* Work order
Look for the word "label" in the data below, and copy every line that holds it.

* Input data
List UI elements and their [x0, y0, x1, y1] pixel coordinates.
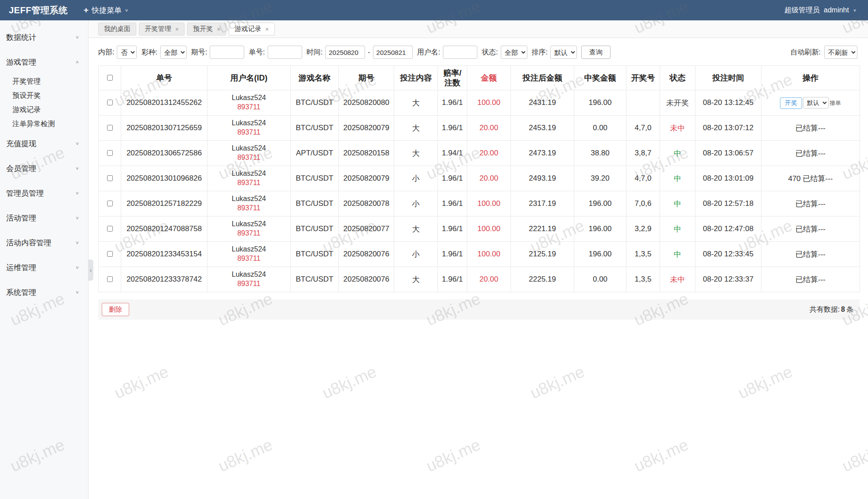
draw-button[interactable]: 开奖	[780, 97, 802, 109]
odds-cell: 1.96/1	[438, 217, 467, 242]
tab[interactable]: 开奖管理×	[139, 23, 184, 35]
tab[interactable]: 游戏记录×	[229, 23, 274, 35]
order-input[interactable]	[268, 46, 302, 59]
game-name-cell: BTC/USDT	[291, 242, 339, 267]
column-header: 金额	[467, 66, 511, 90]
sidebar-item[interactable]: 数据统计∨	[0, 25, 88, 50]
plus-icon: +	[84, 5, 88, 15]
sidebar-subitem[interactable]: 开奖管理	[0, 74, 88, 89]
action-select[interactable]: 默认	[803, 97, 829, 108]
table-header-row: 单号用户名(ID)游戏名称期号投注内容赔率/注数金额投注后金额中奖金额开奖号状态…	[99, 66, 860, 90]
game-name-cell: BTC/USDT	[291, 166, 339, 191]
sidebar-item[interactable]: 活动内容管理∨	[0, 230, 88, 255]
action-cell: 开奖默认撤单	[761, 90, 860, 116]
issue-cell: 20250820076	[339, 242, 394, 267]
amount-cell: 100.00	[467, 90, 511, 116]
after-amount-cell: 2493.19	[511, 166, 574, 191]
sidebar-subitem[interactable]: 注单异常检测	[0, 117, 88, 131]
time-from-input[interactable]	[325, 46, 365, 59]
column-header: 投注时间	[695, 66, 761, 90]
checkbox-cell	[99, 90, 121, 116]
bet-time-cell: 08-20 12:33:37	[695, 267, 761, 292]
sidebar-item[interactable]: 会员管理∨	[0, 156, 88, 181]
internal-select[interactable]: 否	[117, 46, 137, 59]
auto-refresh-select[interactable]: 不刷新	[824, 46, 857, 59]
issue-filter-label: 期号:	[191, 48, 207, 57]
select-all-header	[99, 66, 121, 90]
bet-time-cell: 08-20 13:06:57	[695, 141, 761, 166]
row-checkbox[interactable]	[107, 276, 113, 282]
sidebar-item[interactable]: 运维管理∨	[0, 255, 88, 280]
after-amount-cell: 2473.19	[511, 141, 574, 166]
sidebar-item-label: 活动内容管理	[6, 238, 51, 248]
bet-content-cell: 大	[394, 141, 438, 166]
amount-cell: 20.00	[467, 141, 511, 166]
select-all-checkbox[interactable]	[107, 75, 113, 81]
row-checkbox[interactable]	[107, 125, 113, 131]
order-no-cell: 202508201307125659	[121, 116, 207, 141]
sidebar-item[interactable]: 系统管理∨	[0, 280, 88, 305]
row-checkbox[interactable]	[107, 201, 113, 206]
close-icon[interactable]: ×	[175, 26, 179, 32]
tab-label: 预开奖	[193, 25, 213, 33]
row-checkbox[interactable]	[107, 175, 113, 181]
sidebar-item[interactable]: 充值提现∨	[0, 131, 88, 156]
user-id-text: 893711	[209, 128, 288, 137]
sidebar-item-label: 活动管理	[6, 213, 36, 223]
draw-number-cell: 4,7,0	[626, 166, 660, 191]
user-name: adminht	[824, 6, 849, 14]
win-amount-cell: 196.00	[574, 217, 626, 242]
sidebar-item-label: 充值提现	[6, 139, 36, 149]
sidebar-item[interactable]: 管理员管理∨	[0, 181, 88, 205]
close-icon[interactable]: ×	[217, 26, 220, 32]
issue-input[interactable]	[210, 46, 244, 59]
row-checkbox[interactable]	[107, 150, 113, 156]
lottery-select[interactable]: 全部	[160, 46, 187, 59]
row-checkbox[interactable]	[107, 100, 113, 105]
order-no-cell: 202508201233378742	[121, 267, 207, 292]
time-separator: -	[368, 48, 370, 56]
status-cell: 未开奖	[660, 90, 695, 116]
search-button[interactable]: 查询	[581, 46, 611, 59]
action-cell: 已结算---	[761, 267, 860, 292]
sort-select[interactable]: 默认	[550, 46, 577, 59]
username-input[interactable]	[443, 46, 477, 59]
user-id-text: 893711	[209, 229, 288, 238]
action-cell: 已结算---	[761, 242, 860, 267]
column-header: 操作	[761, 66, 860, 90]
user-menu[interactable]: 超级管理员 adminht ∨	[784, 6, 856, 15]
close-icon[interactable]: ×	[265, 26, 269, 32]
row-checkbox[interactable]	[107, 226, 113, 232]
draw-number-cell: 3,2,9	[626, 217, 660, 242]
status-select[interactable]: 全部	[501, 46, 527, 59]
username-text: Lukasz524	[209, 194, 288, 204]
time-to-input[interactable]	[373, 46, 413, 59]
status-cell: 未中	[660, 116, 695, 141]
draw-number-cell: 1,3,5	[626, 267, 660, 292]
main-content: 我的桌面开奖管理×预开奖×游戏记录× 内部: 否 彩种: 全部 期号: 单号: …	[88, 20, 868, 499]
sidebar-item[interactable]: 活动管理∨	[0, 205, 88, 230]
sidebar-subitem[interactable]: 预设开奖	[0, 89, 88, 103]
user-id-text: 893711	[209, 178, 288, 188]
tab-bar: 我的桌面开奖管理×预开奖×游戏记录×	[88, 20, 868, 38]
status-filter-label: 状态:	[482, 48, 498, 57]
table-row: 202508201306572586Lukasz524893711APT/USD…	[99, 141, 860, 166]
sidebar-submenu: 开奖管理预设开奖游戏记录注单异常检测	[0, 74, 88, 131]
sidebar-item[interactable]: 游戏管理∧	[0, 50, 88, 74]
delete-button[interactable]: 删除	[102, 303, 129, 316]
status-cell: 中	[660, 191, 695, 217]
odds-cell: 1.96/1	[438, 242, 467, 267]
after-amount-cell: 2125.19	[511, 242, 574, 267]
cancel-order-link[interactable]: 撤单	[830, 100, 841, 106]
action-cell: 已结算---	[761, 116, 860, 141]
app-title: JEFF管理系统	[9, 4, 68, 16]
table-row: 202508201233378742Lukasz524893711BTC/USD…	[99, 267, 860, 292]
quick-menu-button[interactable]: + 快捷菜单 ∨	[84, 5, 128, 15]
tab[interactable]: 我的桌面	[98, 23, 136, 35]
sidebar-collapse-handle[interactable]: ‹	[88, 259, 93, 281]
user-id-text: 893711	[209, 103, 288, 112]
row-checkbox[interactable]	[107, 251, 113, 257]
tab[interactable]: 预开奖×	[187, 23, 226, 35]
sidebar-subitem[interactable]: 游戏记录	[0, 103, 88, 117]
odds-cell: 1.96/1	[438, 90, 467, 116]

* Result of this task
issue-filter-label: 期号:	[191, 48, 207, 57]
sidebar-item-label: 活动内容管理	[6, 238, 51, 248]
tab-label: 预开奖	[193, 25, 213, 33]
sidebar-item-label: 活动管理	[6, 213, 36, 223]
sidebar-item-label: 充值提现	[6, 139, 36, 149]
status-filter-label: 状态:	[482, 48, 498, 57]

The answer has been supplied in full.